Problem (1) is closely related to the problem of minimizing a differentiable function over the manifold $\mathcal{M}$ ,

\min\mathcal{F}(X)\quad\textrm{s.t.}\quad X\in\mathcal{M},

(2)

where $\mathcal{F}:\mathcal{M}\to\mathbb{R}$ is a smooth function. Different iterative methods have been developed for solving (2). Some popular schemes are based on gradient method cedeno2018projected ; iannazzo2018riemannian ; manton2002optimization ; oviedoimplicit ; oviedo2019scaled ; oviedo2020two ; oviedo2019non , conjugate gradient methods absil2009optimization ; edelman1998geometry ; zhu2017riemannian , Newton’s method absil2009optimization ; sato2014riemannian , or quasi–Newton methods absil2009optimization . All these numerical methods can be used to find a zero of the following tangent vector field equation,

\nabla_{\mathcal{M}}\mathcal{F}(X)=0_{X},

(3)

where $\nabla_{\mathcal{M}}\mathcal{F}(\cdot)$ denotes the Riemannian gradient of $\mathcal{F}(\cdot)$ , which is a particular case of problem (1). The Riemannian line–search methods, designed to solve the optimization problem (2) construct a sequence of points using the following recursive formula

X_{k+1}=R_{X_{k}}[\xi_{X_{k}}],

(4)

where $R_{X}:T_{X}\mathcal{M}\to\mathcal{M}$ is a retraction (see Definition 1), and $\xi_{X_{k}}\in T_{X_{k}}\mathcal{M}$ is a descent direction, i.e, $\xi_{X_{k}}$ verifies the inequality $\langle\nabla_{\mathcal{M}}\mathcal{F}(X_{k}),\xi_{X_{k}}\rangle<0$ for all $k\geq 0$ . Among the Riemannian line–search methods, the Riemannian gradient approach exhibits the lowest cost per iteration. This method uses the gradient vector field $\nabla_{\mathcal{M}}\mathcal{F}(\cdot)$ to define the search direction by $\xi_{X_{k}}=-\nabla_{\mathcal{M}}\mathcal{F}(X_{k})$ , at each iteration.
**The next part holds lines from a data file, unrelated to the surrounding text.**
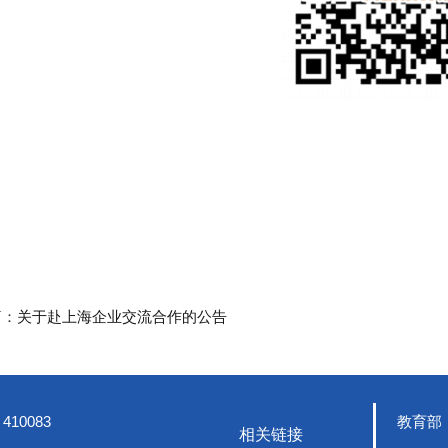
篇：
关于赴上海企业交流合作的公告
410083
教育部
相关链接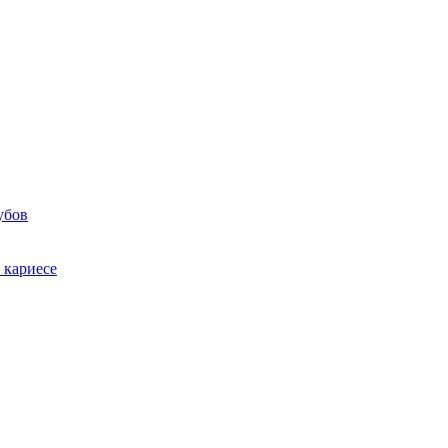
убов
 кариесе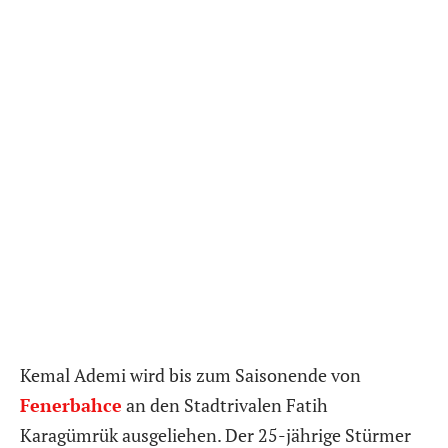
Kemal Ademi wird bis zum Saisonende von
Fenerbahce
an den Stadtrivalen Fatih
Karagümrük ausgeliehen. Der 25-jährige Stürmer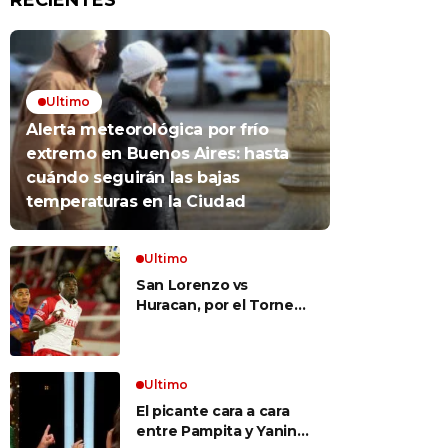
RECIENTES
Ultimo
Alerta meteorológica por frío
extremo en Buenos Aires: hasta
cuándo seguirán las bajas
temperaturas en la Ciudad
Ultimo
San Lorenzo vs
Huracan, por el Torneo
Clausura, EN VIVO: a qué
hora es, probables
formaciones y cómo ver
el clásico
Ultimo
El picante cara a cara
entre Pampita y Yanina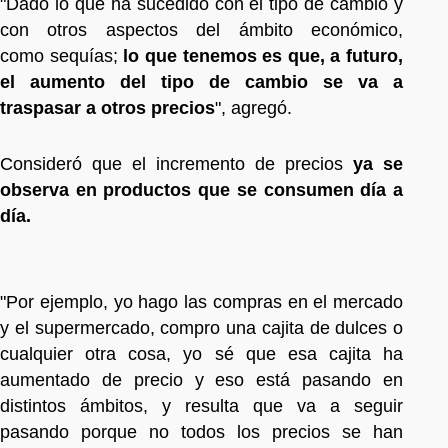
"Dado lo que ha sucedido con el tipo de cambio y
con otros aspectos del ámbito económico,
como sequías;
lo que tenemos es que, a futuro,
el aumento del tipo de cambio se va a
traspasar a otros precios
", agregó.
Consideró que el incremento de precios
ya se
observa en productos que se consumen día a
día.
"Por ejemplo, yo hago las compras en el mercado
y el supermercado, compro una cajita de dulces o
cualquier otra cosa, yo sé que esa cajita ha
aumentado de precio y eso está pasando en
distintos ámbitos, y resulta que va a seguir
pasando porque no todos los precios se han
In the literature, there are some iterative algorithms addressing the problem (1). In adler2002newton ; dedieu2003newton ; li2005convergence were developed several Riemannian Newton methods for the solution of tangent vector fields on general Riemannian manifolds. Among the features of Newton’s method, the requirement of using second–order information and geodesics (that involves the computation of exponential mapping) to ensure keeping into the corresponding manifold, leads to the growth of computational cost. In addition, the authors in breiding2018convergence proposed a Riemannian Gauss–Newton method to address the solution of (1) through the optimization problem (2). Recently, in yao2020riemannian was introduced a Riemannian conjugate gradient to deal with the numerical solution of (1), that does not need derivative computation (it does not use the Jacobian of $F(\cdot)$ ), and that incorporates the use of retractions (see Definition 1), which is a mapping that generalizes the definition of geodesics, and that was introduced by Absil in absil2009optimization to deal with optimization problems on matrix manifolds.
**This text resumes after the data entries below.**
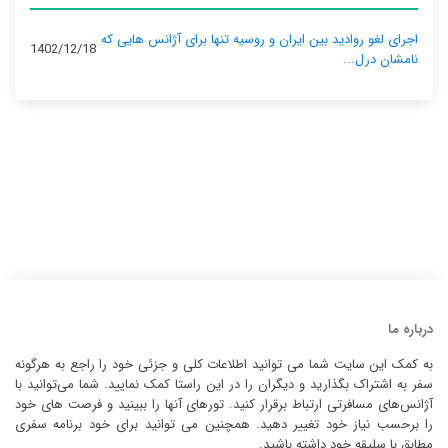
اجرای لغو روادید بین ایران و روسیه تنها برای آژانس‌ هایی که
1402/12/18
نامشان درل...
درباره ما
به کمک این سایت شما می توانید اطلاعات کلی و جزئی خود را راجع به هرگونه
سفر به اشتراک بگذارید و دیگران را در این راستا کمک نمایید. شما می‌توانید با
آژانس‌های مسافرتی ارتباط برقرار کنید. تورهای آنها را ببینید و فرصت های خود
را برحسب نیاز خود تغییر دهید. همچنین می توانید برای خود برنامه سفری
مطابق با سلیقه خود داشته باشید.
In the Euclidean case $\mathcal{M}=\mathbb{R}^{n}$ in (1), i.e., for the solution of standard nonlinear system of equations, the authors in cruz2003nonmonotone introduced a method called SANE, which uses the residual $\pm F(X_{k})$ as a search direction. Then the trial point, at each iteration, is computed by $X_{k+1}=X_{k}\pm\tau_{k}F(X_{k})$ , where $\tau_{k}$ is a spectral coefficient based on the Barzilai–Borwein step–size barzilai1988two ; raydan1993barzilai . This iterative process uses precisely the functional $F(\cdot)$ , in order to define the search direction. It’s feature of been a derivative–free procedure, is highly attractive, lowering the storage requirements and the computational cost per iteration.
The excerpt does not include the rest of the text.